544話 月魔術
テイム成功直後、ムーンポニーの姿が消えた。パーティ上限を超えたため、ホームに送られたのだ。
目的も果たしたし、一度ホームに戻ろう。
俺はうちの子たちを連れて、見習い騎士の森の入り口に向かった。おっさんが笑顔で話しかけてくる。
「テイムできたようだな。おめでとう」
「ありがとうございます」
「それにしても、ムーンポニーとはな。珍しいのをテイムしたじゃないか」
ゲーム的なアレで、俺がムーンポニーをテイムしたことを分かっているらしい。
「やっぱ、特殊なモンスターなんですか?」
「そりゃそうだ。月夜の晩にしか現れず、見つけるのも一苦労なモンスターだ。よく見つけたな」
「偶然ですよ。うちの子が違和感に気づいて」
「気づけても気難しいし、仲間にできるかどうかは分からんからなぁ」
本当に運が良かったようだ。違和感に気づいたリックと、あそこで攻撃しなかった自分を褒めてやりたいぜ。

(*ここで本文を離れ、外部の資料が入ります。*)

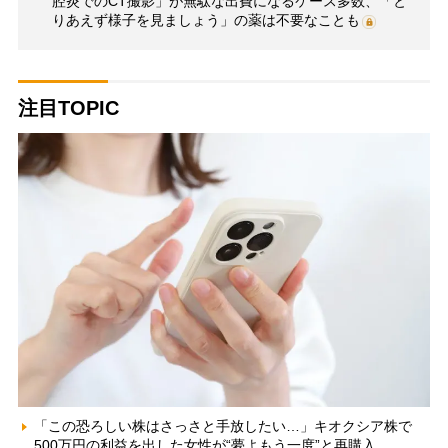
腔炎でのCT撮影」が無駄な出費になるケース多数、「と
りあえず様子を見ましょう」の薬は不要なことも
注目TOPIC
「この恐ろしい株はさっさと手放したい…」キオクシア株で
500万円の利益を出した女性が“夢よもう一度”と再購入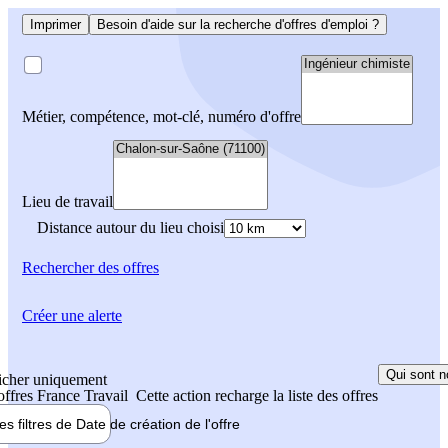
Imprimer
Besoin d'aide sur la recherche d'offres d'emploi ?
Métier, compétence, mot-clé, numéro d'offre
Lieu de travail
Distance autour du lieu choisi
Rechercher
des offres
Créer une alerte
Qui sont n
icher uniquement
 offres France Travail
Cette action recharge la liste des offres
les filtres de
Date de création
de l'offre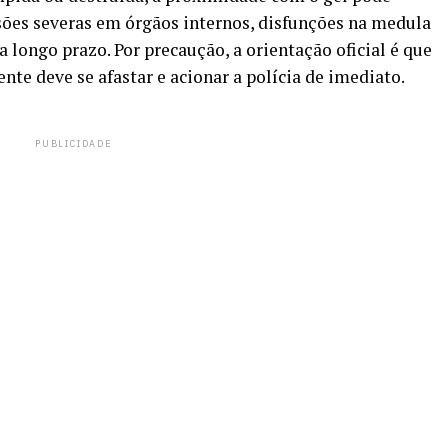
sões severas em órgãos internos, disfunções na medula
 longo prazo. Por precaução, a orientação oficial é que
nte deve se afastar e acionar a polícia de imediato.
PUBLICIDADE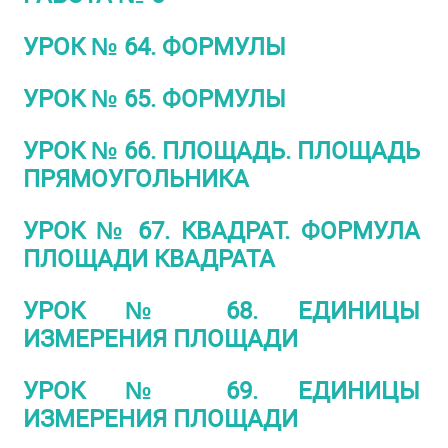
УРОК № 64. ФОРМУЛЫ
УРОК № 65. ФОРМУЛЫ
УРОК № 66. ПЛОЩАДЬ. ПЛОЩАДЬ
ПРЯМОУГОЛЬНИКА
УРОК № 67. КВАДРАТ. ФОРМУЛА
ПЛОЩАДИ КВАДРАТА
УРОК № 68. ЕДИНИЦЫ
ИЗМЕРЕНИЯ ПЛОЩАДИ
УРОК № 69. ЕДИНИЦЫ
ИЗМЕРЕНИЯ ПЛОЩАДИ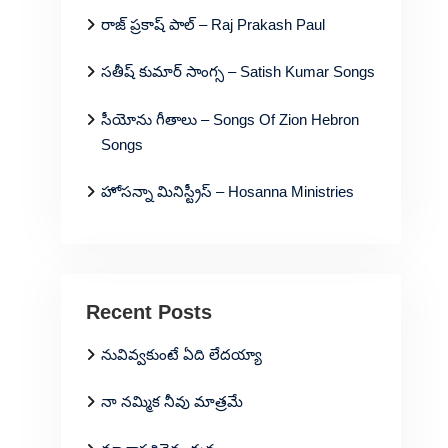
రాజ్ ప్రకాష్ పాల్ – Raj Prakash Paul
సతీష్ కుమార్ సాంగ్స – Satish Kumar Songs
సీయోను గీతాలు – Songs Of Zion Hebron
Songs
హోసన్నా మినిస్ట్రీస్ – Hosanna Ministries
Recent Posts
నువివ్వకుంటే ఏది లేదయ్యా
నా నమ్మిక నీవు మాత్రమే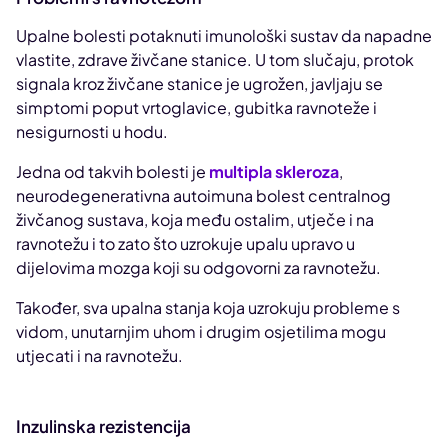
Upalne bolesti potaknuti imunološki sustav da napadne
vlastite, zdrave živčane stanice. U tom slučaju, protok
signala kroz živčane stanice je ugrožen, javljaju se
simptomi poput vrtoglavice, gubitka ravnoteže i
nesigurnosti u hodu.
Jedna od takvih bolesti je
multipla skleroza
,
neurodegenerativna autoimuna bolest centralnog
živčanog sustava, koja među ostalim, utječe i na
ravnotežu i to zato što uzrokuje upalu upravo u
dijelovima mozga koji su odgovorni za ravnotežu.
Također, sva upalna stanja koja uzrokuju probleme s
vidom, unutarnjim uhom i drugim osjetilima mogu
utjecati i na ravnotežu.
Inzulinska rezistencija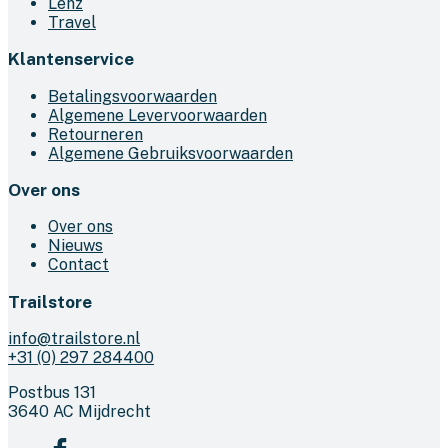
Lenz
Travel
Klantenservice
Betalingsvoorwaarden
Algemene Levervoorwaarden
Retourneren
Algemene Gebruiksvoorwaarden
Over ons
Over ons
Nieuws
Contact
Trailstore
info@trailstore.nl
+31 (0) 297 284400
Postbus 131
3640 AC Mijdrecht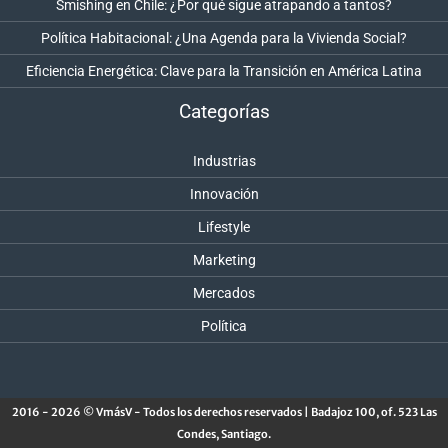
Smishing en Chile: ¿Por qué sigue atrapando a tantos?
Política Habitacional: ¿Una Agenda para la Vivienda Social?
Eficiencia Energética: Clave para la Transición en América Latina
Categorías
Industrias
Innovación
Lifestyle
Marketing
Mercados
Política
2016 - 2026 © VmásV - Todos los derechos reservados | Badajoz 100, of. 523 Las
Condes, Santiago.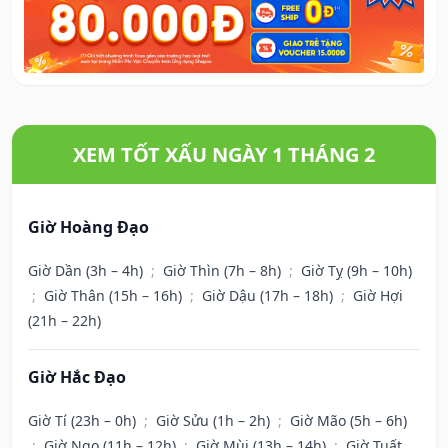
XEM TỐT XẤU NGÀY 1 THÁNG 2
Giờ Hoàng Đạo
Giờ Dần (3h – 4h)
;
Giờ Thìn (7h – 8h)
;
Giờ Tỵ (9h – 10h)
;
Giờ Thân (15h – 16h)
;
Giờ Dậu (17h – 18h)
;
Giờ Hợi
(21h – 22h)
Giờ Hắc Đạo
Giờ Tí (23h – 0h)
;
Giờ Sửu (1h – 2h)
;
Giờ Mão (5h – 6h)
;
Giờ Ngọ (11h – 12h)
;
Giờ Mùi (13h – 14h)
;
Giờ Tuất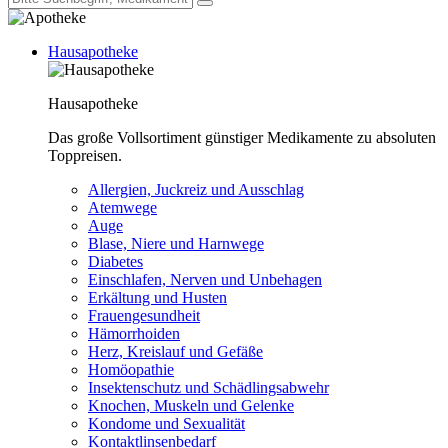
Hausapotheke
Hausapotheke
Das große Vollsortiment günstiger Medikamente zu absoluten
Toppreisen.
Allergien, Juckreiz und Ausschlag
Atemwege
Auge
Blase, Niere und Harnwege
Diabetes
Einschlafen, Nerven und Unbehagen
Erkältung und Husten
Frauengesundheit
Hämorrhoiden
Herz, Kreislauf und Gefäße
Homöopathie
Insektenschutz und Schädlingsabwehr
Knochen, Muskeln und Gelenke
Kondome und Sexualität
Kontaktlinsenbedarf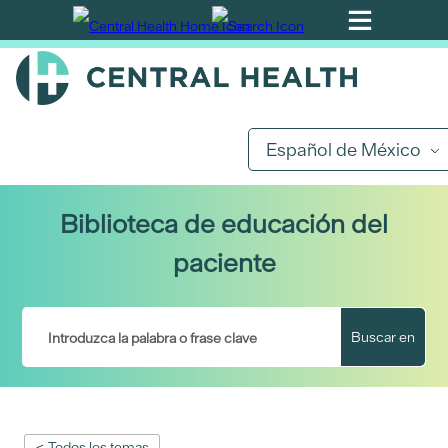
Ir
al
contenido
principal
Español de México
Biblioteca de educación del
paciente
Buscar en
< Todos los temas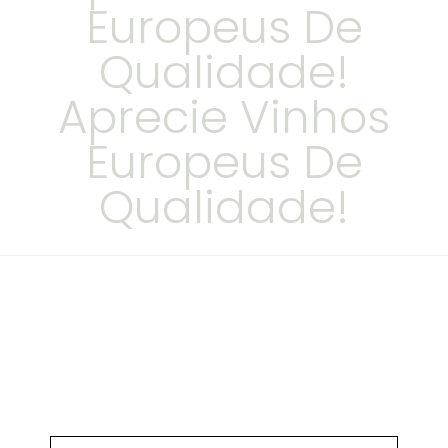
Europeus De
Qualidade!
Aprecie Vinhos
Europeus De
Qualidade!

俺はおっさんに別れを告げて、見習い騎士の森を後にした。
ホームに戻ると、すぐにうちの子たちが寄ってくる。その中に、ムーンポニーもいた。既に仲良くやっているようだ。
背中にルフレ、頭にファウを乗せている。
「馴染んでるな」
「ヒン!」
「フム!」
「ヤー!」
とりあえずムーンポニーのステータスを確認しておこう。
名前:キャロ 種族:ムーンポニー 基礎Lv15
契約者:ユート
HP:50/50 MP:51/51
腕力10 体力14 敏捷13
器用7 知力13 精神10
スキル:隠蔽、騎乗、消音歩行、月魔術、突撃、魔力加算、夜目
装備:なし
ユニーク個体か! 最初から名前があるぞ。キャロというのは、キャロットからか? それともギャロップ?
能力的には、なんと魔術師タイプだ。ただ、体力と敏捷もあるので、騎乗モンスとしてもきっちり仕事をしてくれるだろう。
スキルをまとめると、こんな感じである。
隠蔽:じっとしている間、敵から身を隠す。
騎乗:騎乗時、自身と騎乗者を強化。
月魔術:月の力を操る魔術。
消音歩行:歩行時、全身の音が抑えられる。
突撃:駆け足での体当たり。
魔力加算:自身の魔力の一部を、騎乗者に付与する。
夜目:暗い場所でもしっかりと見える。
完全な初見のスキルを2つ所持していた。
魔力加算は、要は騎乗中に俺の魔力が上昇するってことなんだろう。まだキャロのレベルがさほどでもないので効果は低いだろうが、魔術主体の俺には十分有難い。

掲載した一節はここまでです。